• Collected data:
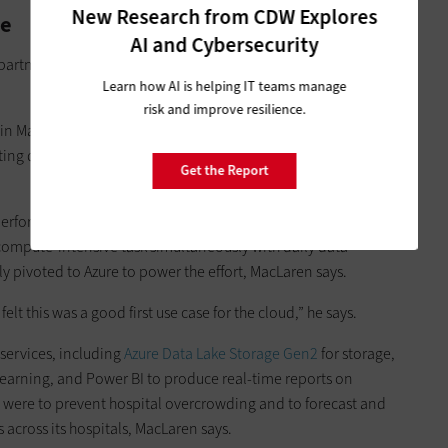
New Research from CDW Explores
re
AI and Cybersecurity
partnered with Microsoft in mid-2019 to modernize its IT
Learn how AI is helping IT teams manage
risk and improve resilience.
n March 2020, Providence was in the midst of building a data
ing data from its electronic health records, supply chain and
Get the Report
perform data analytics with its in-house data warehouse, but
 compute-intensive task simultaneously with daily data
y pivoted to Azure to power the effort, MacLaren says.
elt this was a good first use case for the cloud,” he says.
services, including
Azure Data Lake Storage Gen2
for storage,
learning, and Power BI to produce real-time reports on
were to prevent hospital overcrowding and to forecast and
 across its hospitals, MacLaren says.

• Exercise:
The records above must be returned exactly, with each picture omitted.

• Answer space:
New Research from CDW Explores
re
AI and Cybersecurity
partnered with Microsoft in mid-2019 to modernize its IT
Learn how AI is helping IT teams manage
risk and improve resilience.
n March 2020, Providence was in the midst of building a data
ing data from its electronic health records, supply chain and
Get the Report
perform data analytics with its in-house data warehouse, but
 compute-intensive task simultaneously with daily data
y pivoted to Azure to power the effort, MacLaren says.
elt this was a good first use case for the cloud,” he says.
services, including
Azure Data Lake Storage Gen2
for storage,
learning, and Power BI to produce real-time reports on
were to prevent hospital overcrowding and to forecast and
 across its hospitals, MacLaren says.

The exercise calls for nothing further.